_EXERCISE DATA_:
-- Opening Marker --

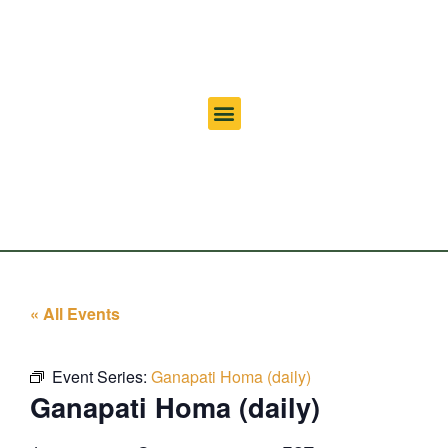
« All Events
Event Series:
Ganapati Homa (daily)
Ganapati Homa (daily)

-- Closing Marker --
-- Opening Marker --

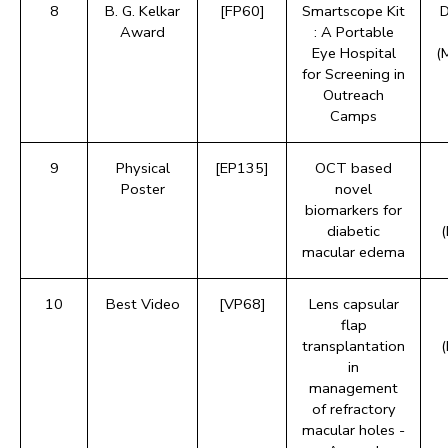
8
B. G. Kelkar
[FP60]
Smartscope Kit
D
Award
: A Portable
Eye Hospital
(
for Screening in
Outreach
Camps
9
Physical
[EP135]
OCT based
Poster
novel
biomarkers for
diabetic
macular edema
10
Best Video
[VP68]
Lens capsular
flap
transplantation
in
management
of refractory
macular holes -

-- Closing Marker --
-- Opening Marker --

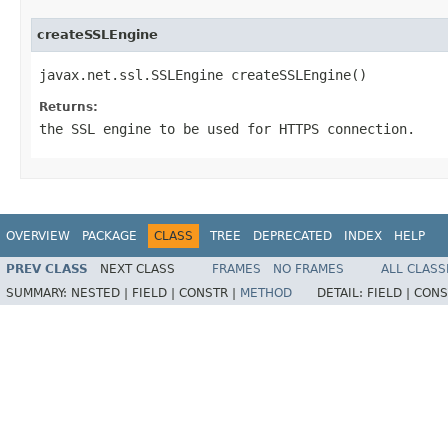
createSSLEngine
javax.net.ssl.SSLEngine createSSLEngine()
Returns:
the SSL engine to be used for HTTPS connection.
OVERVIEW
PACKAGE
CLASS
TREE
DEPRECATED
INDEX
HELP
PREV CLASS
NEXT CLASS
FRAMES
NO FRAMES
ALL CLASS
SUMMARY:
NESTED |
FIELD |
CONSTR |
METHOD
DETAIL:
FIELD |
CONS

-- Closing Marker --

_AIM OF THE EXERCISE_:
Your task is to copy each line of the material that contains the word "CLASS".

_RESPONSE_:
CLASS
PREV CLASS
NEXT CLASS
ALL CLASS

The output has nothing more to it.